[Extracted page text data]
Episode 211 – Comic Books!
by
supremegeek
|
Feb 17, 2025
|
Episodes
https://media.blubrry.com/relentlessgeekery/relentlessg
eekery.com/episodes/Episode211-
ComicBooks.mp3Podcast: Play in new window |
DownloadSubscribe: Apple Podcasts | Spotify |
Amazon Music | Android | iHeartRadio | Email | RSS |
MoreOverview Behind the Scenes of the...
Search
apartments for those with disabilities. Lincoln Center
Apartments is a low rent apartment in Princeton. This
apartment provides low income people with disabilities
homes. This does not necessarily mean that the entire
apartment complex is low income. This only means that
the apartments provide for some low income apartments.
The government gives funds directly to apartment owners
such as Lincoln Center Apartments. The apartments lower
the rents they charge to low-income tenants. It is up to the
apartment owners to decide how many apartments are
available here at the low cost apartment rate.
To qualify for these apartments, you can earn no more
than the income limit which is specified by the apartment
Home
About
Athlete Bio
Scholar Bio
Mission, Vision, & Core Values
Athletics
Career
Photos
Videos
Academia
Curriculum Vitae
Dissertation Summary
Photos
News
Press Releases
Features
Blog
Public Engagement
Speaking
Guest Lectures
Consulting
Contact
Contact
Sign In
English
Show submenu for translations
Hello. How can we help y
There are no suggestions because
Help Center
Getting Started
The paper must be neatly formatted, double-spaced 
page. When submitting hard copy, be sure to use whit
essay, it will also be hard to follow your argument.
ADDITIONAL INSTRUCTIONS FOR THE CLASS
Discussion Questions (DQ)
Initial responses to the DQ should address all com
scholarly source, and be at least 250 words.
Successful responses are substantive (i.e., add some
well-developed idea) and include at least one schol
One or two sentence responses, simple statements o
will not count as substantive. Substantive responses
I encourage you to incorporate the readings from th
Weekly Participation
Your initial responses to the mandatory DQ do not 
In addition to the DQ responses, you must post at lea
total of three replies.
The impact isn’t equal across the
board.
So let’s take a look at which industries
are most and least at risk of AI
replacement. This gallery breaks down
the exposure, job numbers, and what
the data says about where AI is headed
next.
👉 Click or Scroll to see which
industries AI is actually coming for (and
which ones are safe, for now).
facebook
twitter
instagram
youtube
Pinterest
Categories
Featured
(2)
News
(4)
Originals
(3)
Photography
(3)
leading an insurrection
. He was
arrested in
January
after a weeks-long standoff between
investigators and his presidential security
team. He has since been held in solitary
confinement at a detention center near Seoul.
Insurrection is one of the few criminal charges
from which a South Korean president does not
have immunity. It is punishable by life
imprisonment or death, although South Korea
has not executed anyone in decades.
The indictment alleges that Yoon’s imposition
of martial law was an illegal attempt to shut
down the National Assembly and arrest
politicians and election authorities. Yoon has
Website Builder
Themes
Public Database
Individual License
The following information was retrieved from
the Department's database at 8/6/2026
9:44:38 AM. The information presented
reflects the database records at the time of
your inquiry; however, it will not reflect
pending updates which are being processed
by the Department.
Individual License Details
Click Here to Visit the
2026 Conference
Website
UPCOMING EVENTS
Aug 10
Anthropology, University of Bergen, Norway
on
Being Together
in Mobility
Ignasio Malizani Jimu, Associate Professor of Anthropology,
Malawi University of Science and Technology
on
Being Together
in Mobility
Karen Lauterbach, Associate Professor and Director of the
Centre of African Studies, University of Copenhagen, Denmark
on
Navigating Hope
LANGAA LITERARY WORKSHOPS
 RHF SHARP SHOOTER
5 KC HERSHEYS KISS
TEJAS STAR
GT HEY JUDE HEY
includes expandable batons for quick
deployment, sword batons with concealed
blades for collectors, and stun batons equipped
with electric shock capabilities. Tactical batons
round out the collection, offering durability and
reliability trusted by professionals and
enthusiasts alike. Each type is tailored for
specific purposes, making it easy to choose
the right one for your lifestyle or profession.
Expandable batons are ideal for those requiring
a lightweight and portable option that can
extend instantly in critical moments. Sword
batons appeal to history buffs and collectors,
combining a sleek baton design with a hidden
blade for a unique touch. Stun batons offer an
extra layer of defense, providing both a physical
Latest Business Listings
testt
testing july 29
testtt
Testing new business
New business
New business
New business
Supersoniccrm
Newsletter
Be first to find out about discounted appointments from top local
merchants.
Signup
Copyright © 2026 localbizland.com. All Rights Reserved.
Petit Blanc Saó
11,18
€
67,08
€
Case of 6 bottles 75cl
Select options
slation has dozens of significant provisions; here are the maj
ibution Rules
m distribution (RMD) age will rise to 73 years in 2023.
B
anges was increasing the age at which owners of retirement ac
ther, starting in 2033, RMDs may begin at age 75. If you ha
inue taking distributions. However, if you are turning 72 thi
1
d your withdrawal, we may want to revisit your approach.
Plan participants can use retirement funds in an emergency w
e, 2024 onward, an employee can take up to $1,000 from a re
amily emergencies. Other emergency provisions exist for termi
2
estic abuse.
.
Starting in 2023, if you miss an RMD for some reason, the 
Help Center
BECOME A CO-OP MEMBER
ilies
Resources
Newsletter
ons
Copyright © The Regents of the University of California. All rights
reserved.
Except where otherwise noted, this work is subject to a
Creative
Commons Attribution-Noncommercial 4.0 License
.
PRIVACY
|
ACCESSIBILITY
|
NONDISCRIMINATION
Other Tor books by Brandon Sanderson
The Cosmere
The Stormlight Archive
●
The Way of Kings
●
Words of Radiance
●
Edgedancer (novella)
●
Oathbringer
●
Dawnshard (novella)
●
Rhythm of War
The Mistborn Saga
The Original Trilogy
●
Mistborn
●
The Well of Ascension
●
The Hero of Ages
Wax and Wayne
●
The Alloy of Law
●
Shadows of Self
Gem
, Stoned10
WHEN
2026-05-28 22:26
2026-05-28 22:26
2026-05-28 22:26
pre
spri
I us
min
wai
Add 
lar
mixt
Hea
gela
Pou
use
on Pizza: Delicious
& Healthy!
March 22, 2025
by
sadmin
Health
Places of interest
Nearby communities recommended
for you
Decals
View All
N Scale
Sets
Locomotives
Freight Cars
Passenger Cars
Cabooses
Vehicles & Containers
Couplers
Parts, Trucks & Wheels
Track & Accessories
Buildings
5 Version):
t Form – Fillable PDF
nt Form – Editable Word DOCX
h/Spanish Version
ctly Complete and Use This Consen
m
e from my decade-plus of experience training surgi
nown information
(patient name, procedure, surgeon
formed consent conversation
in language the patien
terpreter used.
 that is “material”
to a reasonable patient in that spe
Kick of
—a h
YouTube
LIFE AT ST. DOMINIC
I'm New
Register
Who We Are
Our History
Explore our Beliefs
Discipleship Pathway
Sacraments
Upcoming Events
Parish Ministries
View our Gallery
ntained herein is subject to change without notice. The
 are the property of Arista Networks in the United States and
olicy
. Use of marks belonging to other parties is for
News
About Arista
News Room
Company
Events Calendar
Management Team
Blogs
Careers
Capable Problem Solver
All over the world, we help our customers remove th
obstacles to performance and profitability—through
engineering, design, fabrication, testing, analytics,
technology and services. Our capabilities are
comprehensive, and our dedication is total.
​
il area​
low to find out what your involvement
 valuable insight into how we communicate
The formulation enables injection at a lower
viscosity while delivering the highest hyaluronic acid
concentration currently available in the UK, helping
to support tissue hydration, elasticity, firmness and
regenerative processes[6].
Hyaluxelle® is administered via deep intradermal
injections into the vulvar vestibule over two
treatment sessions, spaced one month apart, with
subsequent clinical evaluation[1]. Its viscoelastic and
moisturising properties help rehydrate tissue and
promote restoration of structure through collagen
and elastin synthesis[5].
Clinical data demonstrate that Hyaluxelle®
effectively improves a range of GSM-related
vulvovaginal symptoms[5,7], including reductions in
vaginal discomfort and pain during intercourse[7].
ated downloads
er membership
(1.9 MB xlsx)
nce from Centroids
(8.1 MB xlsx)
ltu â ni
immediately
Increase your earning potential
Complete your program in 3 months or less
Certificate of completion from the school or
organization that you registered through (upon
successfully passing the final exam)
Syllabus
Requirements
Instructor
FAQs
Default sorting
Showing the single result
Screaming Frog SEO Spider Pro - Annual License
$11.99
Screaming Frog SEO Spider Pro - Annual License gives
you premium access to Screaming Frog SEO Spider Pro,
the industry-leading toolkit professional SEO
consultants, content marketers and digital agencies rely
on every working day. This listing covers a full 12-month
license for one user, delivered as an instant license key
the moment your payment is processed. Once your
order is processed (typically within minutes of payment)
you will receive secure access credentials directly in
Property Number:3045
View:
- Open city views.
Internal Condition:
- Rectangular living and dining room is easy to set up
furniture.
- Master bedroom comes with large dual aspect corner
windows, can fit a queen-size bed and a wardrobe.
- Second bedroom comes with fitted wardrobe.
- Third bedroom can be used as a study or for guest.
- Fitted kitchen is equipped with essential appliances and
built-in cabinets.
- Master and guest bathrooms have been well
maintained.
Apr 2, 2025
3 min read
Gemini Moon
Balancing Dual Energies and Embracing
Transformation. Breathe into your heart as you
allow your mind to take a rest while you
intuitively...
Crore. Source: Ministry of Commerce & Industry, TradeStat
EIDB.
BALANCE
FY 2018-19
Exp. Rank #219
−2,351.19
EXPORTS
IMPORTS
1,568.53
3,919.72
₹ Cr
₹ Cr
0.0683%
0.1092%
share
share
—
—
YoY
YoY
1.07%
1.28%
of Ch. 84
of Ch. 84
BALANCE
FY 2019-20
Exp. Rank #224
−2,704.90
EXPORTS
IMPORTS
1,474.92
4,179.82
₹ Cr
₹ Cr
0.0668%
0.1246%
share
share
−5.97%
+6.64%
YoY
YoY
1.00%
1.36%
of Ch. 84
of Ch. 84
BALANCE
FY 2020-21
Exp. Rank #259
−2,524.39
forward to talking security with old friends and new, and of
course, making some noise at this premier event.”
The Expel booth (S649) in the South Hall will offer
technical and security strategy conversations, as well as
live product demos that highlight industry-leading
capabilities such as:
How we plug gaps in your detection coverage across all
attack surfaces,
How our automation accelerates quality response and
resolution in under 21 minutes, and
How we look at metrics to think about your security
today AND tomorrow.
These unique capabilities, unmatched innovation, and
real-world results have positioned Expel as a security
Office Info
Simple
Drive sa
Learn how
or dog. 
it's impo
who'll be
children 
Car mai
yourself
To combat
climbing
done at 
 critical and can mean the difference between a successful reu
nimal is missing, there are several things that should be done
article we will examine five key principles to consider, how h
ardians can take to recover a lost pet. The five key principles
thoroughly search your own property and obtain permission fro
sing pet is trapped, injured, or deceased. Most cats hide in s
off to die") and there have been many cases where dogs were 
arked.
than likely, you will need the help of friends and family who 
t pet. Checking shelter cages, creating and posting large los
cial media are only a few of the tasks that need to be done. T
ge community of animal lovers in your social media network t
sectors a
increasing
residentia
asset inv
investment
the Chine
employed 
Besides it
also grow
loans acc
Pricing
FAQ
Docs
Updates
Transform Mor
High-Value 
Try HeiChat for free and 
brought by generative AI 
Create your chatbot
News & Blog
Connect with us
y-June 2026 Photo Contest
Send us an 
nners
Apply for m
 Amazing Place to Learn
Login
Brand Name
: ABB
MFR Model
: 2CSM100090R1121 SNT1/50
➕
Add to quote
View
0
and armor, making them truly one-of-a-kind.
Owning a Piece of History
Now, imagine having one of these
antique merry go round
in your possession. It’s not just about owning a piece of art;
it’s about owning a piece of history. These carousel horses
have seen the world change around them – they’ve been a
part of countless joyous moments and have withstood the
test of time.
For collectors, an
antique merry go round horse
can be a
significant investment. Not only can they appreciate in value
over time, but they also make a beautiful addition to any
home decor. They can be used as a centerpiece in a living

YOUR ASSIGNMENT
Scan the data for the string "done" and copy each line in which it occurs.

RESPONSE AREA
done at 
nimal is missing, there are several things that should be done
cial media are only a few of the tasks that need to be done. T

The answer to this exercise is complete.